Not many newspaper stories can boast that they were five years in the making, and fewer still can claim that they were worth the wait. But David Willman’s meticulously researched 11,700-word feature, “Stealth Merger: Drug Companies and Government Medical Research,” in the Sunday, Dec. 7, Los Angeles Times is that brilliant exception.
The Times began chewing on a story in 1998 about the appalling—but perfectly legal—financial ties between some National Institutes of Health scientists and the pharmaceutical companies with which the NIH collaborates on experimental drugs. Willman draws on countless interviews, thousands of pages of NIH financial-disclosure reports, memos, e-mails, company reports, and SEC and FDA filings, as well as state and federal legal actions to document how highly paid NIH senior scientists have earned hundreds of thousands of dollars in fees and stock options from drug companies in recent years. One researcher, Dr. Ronald N. Germain, “has collected more than $1.4 million in company consulting fees in the last 11 years, plus stock options,” the Times reports.
What’s more, the freelancing that’s perfectly legal today at NIH was unthinkable two decades ago, and new financial disclosure rules make it almost impossible to scrutinize the outside work done by NIH scientists. (See this Willman sidebar.) The medical ethicists interviewed by the Times ask, quite logically: Are these NIH scientists working for the NIH, whose mission is medical knowledge, or the pharmaceutical companies, whose primary goal is profit? Can these double-dippers be trusted not to design, execute, and interpret their studies to the benefit their benefactors? Will they sell out their patients’ safety to advance the drug companies’ interests?
Willman’s brilliant muckrakings are sure to prompt the beheadings of an NIH director or two. And the rhetorical pageantry of a congressional investigation about conflict of interest at NIH can not be far away. Here’s my “but” clause: Willman undercuts his considerable accomplishment with an opening (and a conclusion) that is as sensational as anything you’d read in an “if it bleeds, it leads” tabloid. In staccato fashion, Willman describes the 1999 death of “Subject No. 4” at the NIH research clinic as if it’s a contemporary version of the Tuskegee Experiment. He writes:
The cause of [Subject No. 4’s] death was clear: a complication from an experimental treatment for kidney inflammation using a drug made by a German company, Schering AG.Among the first to be notified was Dr. Stephen I. Katz, the senior NIH official whose institute conducted the study.Unbeknown to the participants, Katz also was a paid consultant to Schering AG.Katz and his institute staff could have responded to the death by stopping the study immediately. They also could have moved swiftly to warn doctors outside the NIH who were prescribing the drug for similar disorders. Either step might have threatened the market potential for Schering AG’s drug. They did neither.

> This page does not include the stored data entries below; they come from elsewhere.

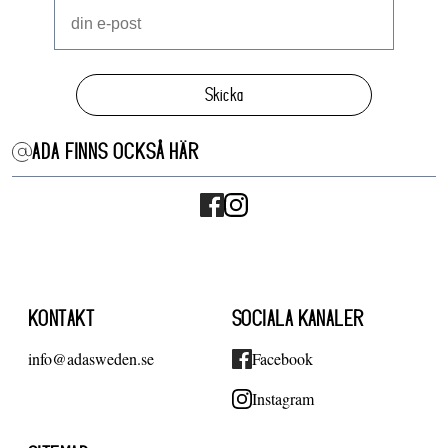
Skicka
ADA FINNS OCKSÅ HÄR
KONTAKT
SOCIALA KANALER
info@adasweden.se
Facebook
Instagram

Willman doesn’t come out and say that Dr. Katz killed Subject No. 4 or deliberately put other kidney patients at dire risk because a drug manufacturer gave him money. He doesn’t have to. As newspaper attorneys advise reporters every day, no plaintiff will ever defeat you in libel court if you make sure to write your copy in such a way that the reader arrives at the damaging assessment on his own instead of from your precise words.
Did Dr. Katz knowingly and deliberately place kidney patients in danger for financial gain? The story doesn’t say so explicitly, but the context of the early paragraphs surely encourages readers to think in that direction. You have to read 2,600 words beyond the lede before you’re offered Katz’s self-defense: “Katz said that he did not know at the time that Schering AG was the maker of the drug his institute was testing.” In another thousand words or so, Katz elaborates that when he signed an official NIH “recusal,” vowing not to work on any NIH project involving his benefactor Schering AG, he did so not knowing that Berlex Laboratories, the maker of the experimental kidney drug, was owned by Schering.
Now, Katz might be artfully covering his tracks with selective recollection, and I might be cutting him too much slack, but there’s not even an unsmoking gun connecting the Schering money and Subject No. 4’s tragic death. In fact, Willman notes just 50 words from the story’s end that an internal review absolved the institute from responsibility for the death and that Katz is not mentioned in the wrongful-death lawsuit against the government filed by Subject No. 4’s husband.
Reading and rereading the last thousand words of Willman’s story, I get the feeling that he wants us to believe that a compromised Katz and NIH did something wrong—perhaps committed some sin of silence or scientific suppression or cover-up—by not more vocally and aggressively publicizing the dangers of the experimental drug. But because Willman doesn’t actually express that sentiment, choosing instead to furtively prod the reader in that direction with his presentation, he taints his investigative tour de force. Readers expect much, much more from stories that were five years in the making.